ローEガラスの適切な予熱方法(大判サイズのガラスを扱う場合)
大量にローEガラスを予熱する場合、最悪なのが「部分的な低温域」の問題です。熱分布において、不快な低温域や沈み込みが生じ、その結果、一括での処理が台無しになってしまいます。 ガラスの幅が3メートルを超えると、一般的な赤外線ランプでは十分な効果が得られません。そのため、私たちは特殊な、超長距離用の連続加熱装置を自作しています。つまり、分割型のヒーターにある接続部をなくすことで、低温域が発生するのを防ぎます。
3メートルの幅に対する課題
3メートルもの長さの加熱要素を使うと、いくつかの問題が生じます。電圧降下や、高温になると材料が膨張するという問題もあります。 これを解決するために、高ワット密度の石英管を使用します。
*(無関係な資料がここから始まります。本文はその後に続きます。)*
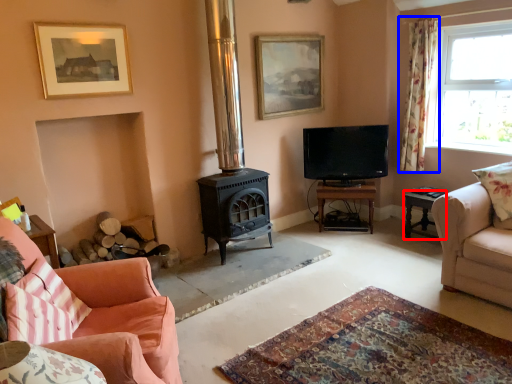 Question: Which point is closer to the camera, table (highlighted by a red box) or curtain (highlighted by a blue box)?

Choices:
 (A) table
 (B) curtain

Answer: (A) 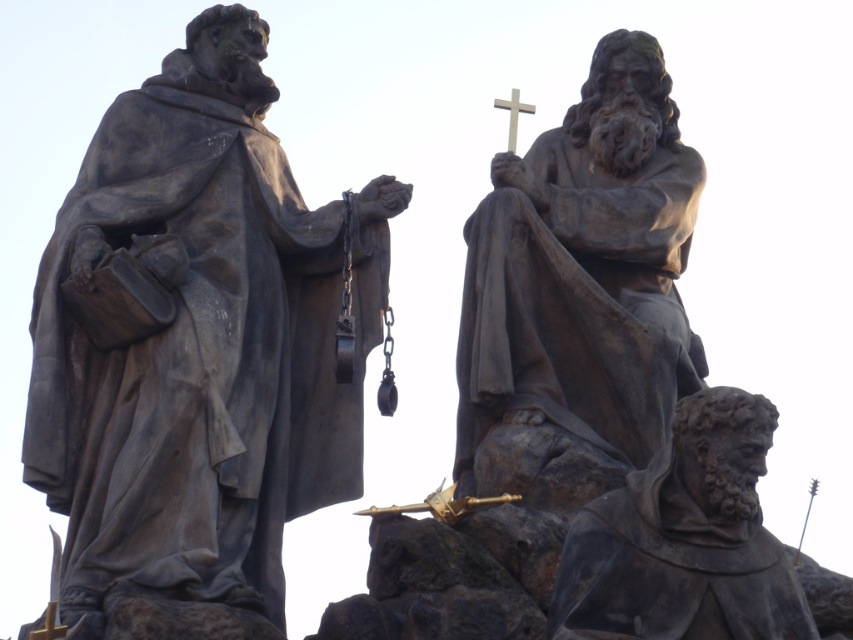 Who is more forward, (248,134) or (428,499)?

Point (428,499) is more forward.

From the picture: Which is below, matte gray statue at left or gold metallic crucifix at center?

gold metallic crucifix at center is below.

Where is `matte gray statue at left`? The image size is (853, 640). matte gray statue at left is located at coordinates (196, 337).

Locate an element on the screen. The width and height of the screenshot is (853, 640). matte gray statue at left is located at coordinates (196, 337).

Can you confirm if dark gray stone statue at lower right is positioned below gold metallic crucifix at center?

Actually, dark gray stone statue at lower right is above gold metallic crucifix at center.

How distant is dark gray stone statue at lower right from gold metallic crucifix at center?

11.35 meters

Who is more distant from viewer, (780, 576) or (465, 502)?

Positioned behind is point (465, 502).

What are the coordinates of `dark gray stone statue at lower right` in the screenshot? It's located at (683, 540).

Can you confirm if bronze statue of jesus holding cross at center is positioned to the right of dark gray stone statue at lower right?

Incorrect, bronze statue of jesus holding cross at center is not on the right side of dark gray stone statue at lower right.

Does bronze statue of jesus holding cross at center have a lesser height compared to dark gray stone statue at lower right?

Incorrect, bronze statue of jesus holding cross at center's height does not fall short of dark gray stone statue at lower right's.

Is point (463, 388) positioned in front of point (735, 458)?

No, (463, 388) is further to viewer.

You are a GUI agent. You are given a task and a screenshot of the screen. Output one action in this format:
    pyautogui.click(x=<x>, y=<y>)
    Task: Click on the bronze statue of jesus holding cross at center
    
    Given the screenshot: What is the action you would take?
    pyautogui.click(x=584, y=269) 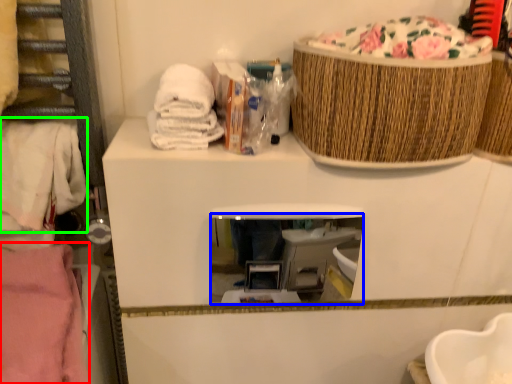 Question: Considering the real-world distances, which object is farthest from clothing (highlighted by a red box)? mirror (highlighted by a blue box) or clothing (highlighted by a green box)?

Choices:
 (A) mirror
 (B) clothing

Answer: (A) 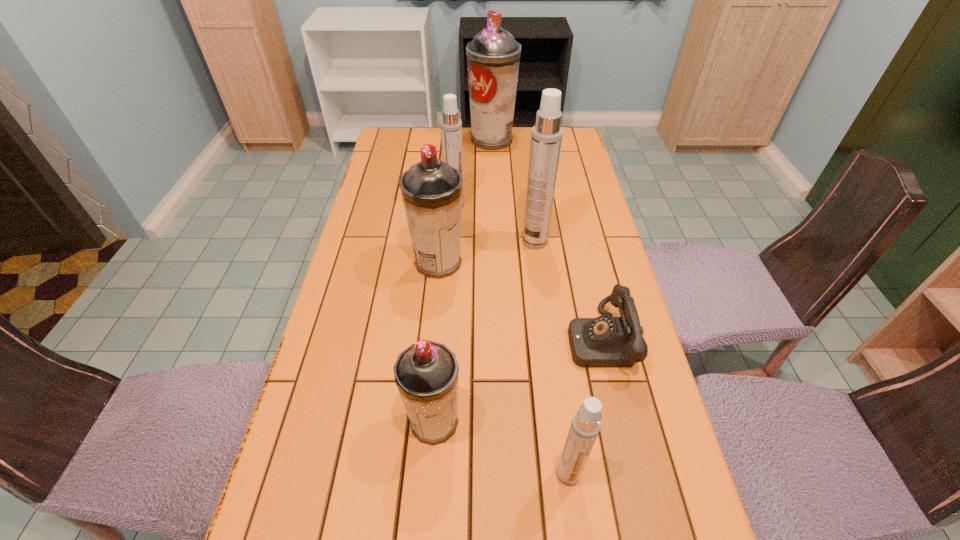 Where is `gray aerosol can that is the closest to the biggest white aerosol can`? The width and height of the screenshot is (960, 540). gray aerosol can that is the closest to the biggest white aerosol can is located at coordinates (431, 189).

Locate an element on the screen. The width and height of the screenshot is (960, 540). the second closest white aerosol can relative to the biggest white aerosol can is located at coordinates (585, 425).

You are a GUI agent. You are given a task and a screenshot of the screen. Output one action in this format:
    pyautogui.click(x=<x>, y=<y>)
    Task: Click on the white aerosol can object that ranks as the closest to the second nearest gray aerosol can
    This screenshot has height=540, width=960.
    Given the screenshot: What is the action you would take?
    pyautogui.click(x=451, y=126) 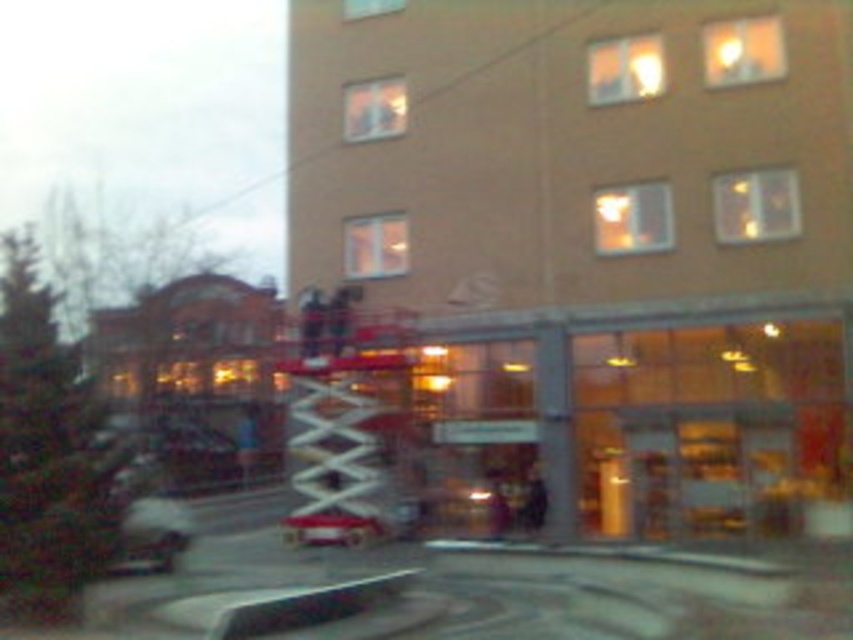 You are a fire truck driver who needs to park your white metallic fire truck at center as close as possible to the building without blocking the entrance. Based on the scene, what is the minimum distance you can park the fire truck from the building?

Result: The minimum distance you can park the white metallic fire truck at center from the building is 28.53 meters, as that is the closest it can be without blocking the entrance according to the scene description.

You are a delivery driver who needs to park your truck, which is as wide as the metallic silver car at lower left, in a spot that can accommodate its width. Based on the scene, is there a suitable parking space available near the white metallic fire truck at center?

The white metallic fire truck at center occupies less space than the metallic silver car at lower left, so the parking space near the white metallic fire truck at center may not be wide enough to accommodate the delivery truck since the metallic silver car at lower left is wider.

You are a pedestrian trying to cross the street in front of the building. There is a white metallic fire truck at center blocking the path. Can you see the metallic silver car at lower left from your current position?

The metallic silver car at lower left is behind the white metallic fire truck at center, so it is not visible from your current position in front of the building. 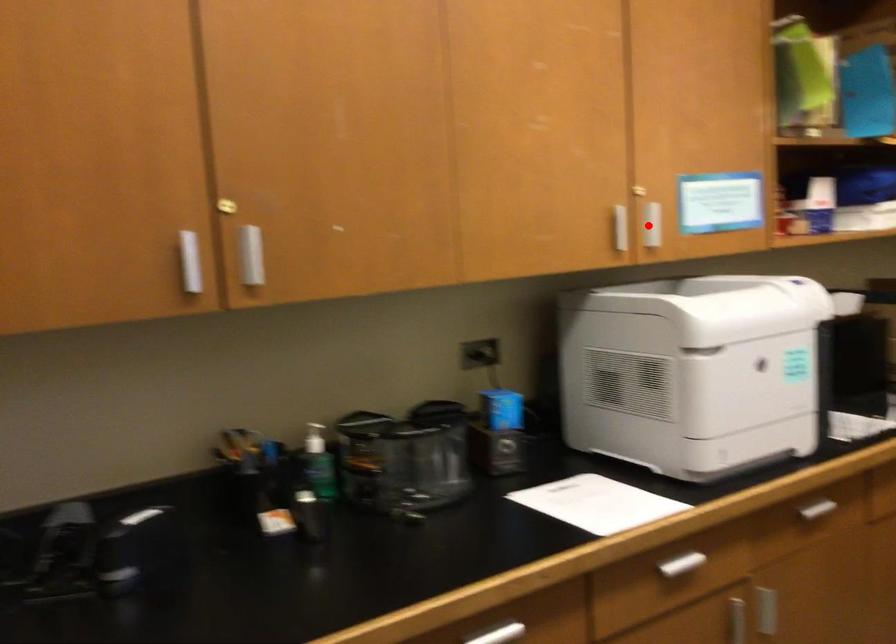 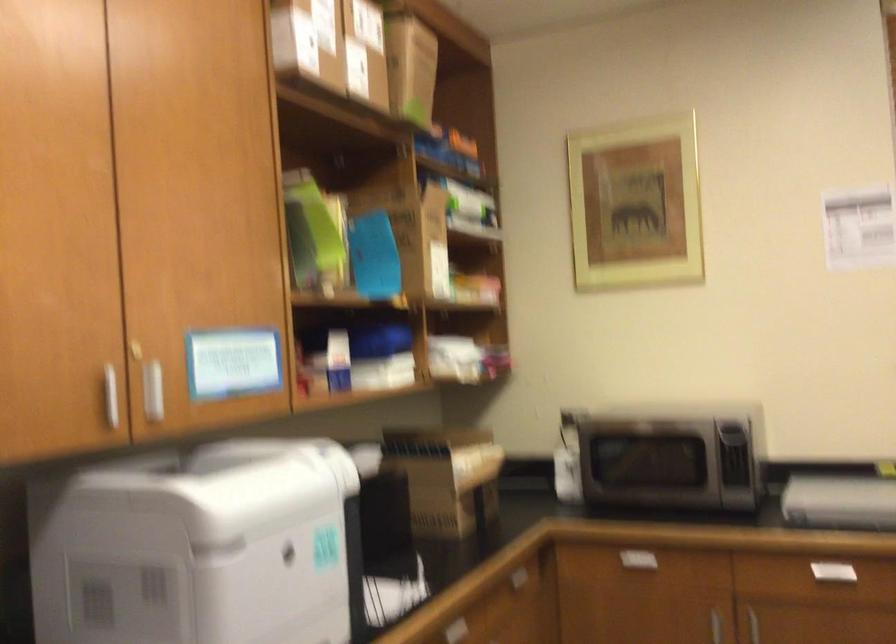 Locate, in the second image, the point that corresponds to the highlighted location in the first image.

(152, 391) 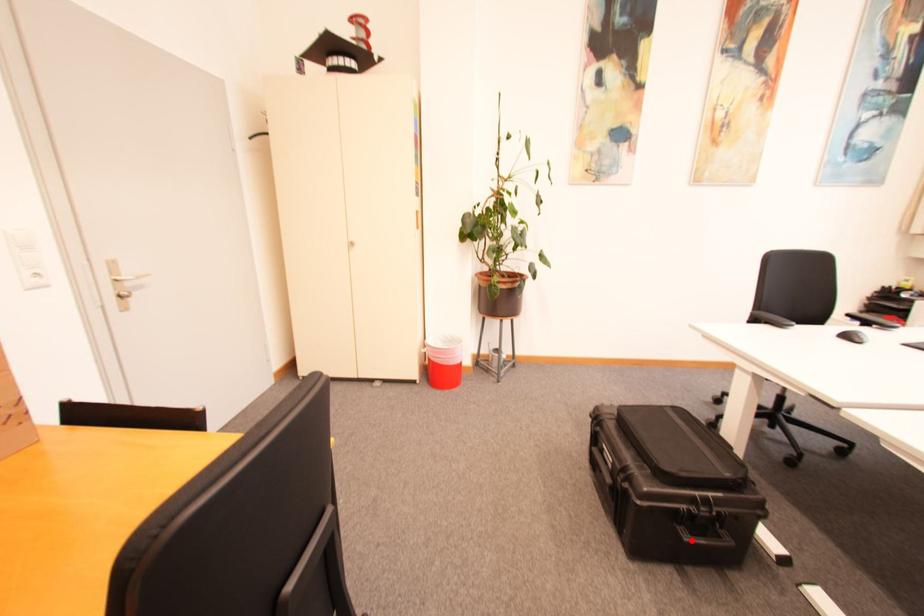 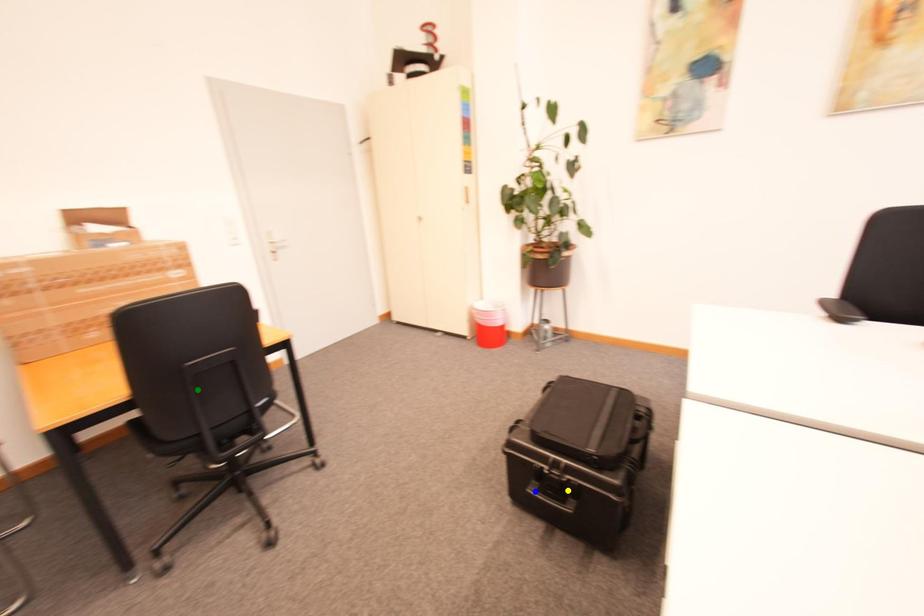 Question: I am providing you with two images of the same scene from different viewpoints. A red point is marked on the first image. You are given multiple points on the second image. Which spot in image 2 lines up with the point in image 1?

目的は単純です。最初の1ミリメートルと同じくらい強力な熱を、最後の1ミリメートルでも得られるようにすることです。 しかし、3メートルもの管を一箇所に接続するわけにはいきません。そうすると、電流の負荷が非常に大きくなり、熱の分布も乱れてしまいます。その代わりに、多点からの給電方式を採用します。これにより、全体の幅にわたって均一なパワーが供給されます。これが最善の方法です。
石英、熱、そして物理学
長い管は大きな機械的応力にさらされるため、厚壁の石英ガラスを使用します。そうすることで、管が曲がるのを防ぎます。 それを防ぐために、精密な支持ブラケットを使用します。これにより、石英管が熱くなったときに膨張したり収縮したりでき、壊れるのを防ぎます。 また、管の表面に特殊なコーティングを施すこともあります。これにより、エネルギーが鏡のように表面で反射するのではなく、ローEコーティングの中に浸透します。
実際の設置方法
これらの装置をオーブンに設置するのは、単純に「プラグを挿すだけ」というわけにはいきません。スペースの配置も考慮しなければなりません。 3メートルものランプは相当な大きさなので、振動を防ぐために丈夫なフレームが必要です。また、注意点として、このような高密度の装置は多量の廃熱を発生させます。 排気システムがそのような負荷に耐えられない場合、制御用の電子機器が破損してしまいます。これは簡単な間違いですが、大きな損失を招く可能性があります。最初から適切な空気の流れを確保することが重要です。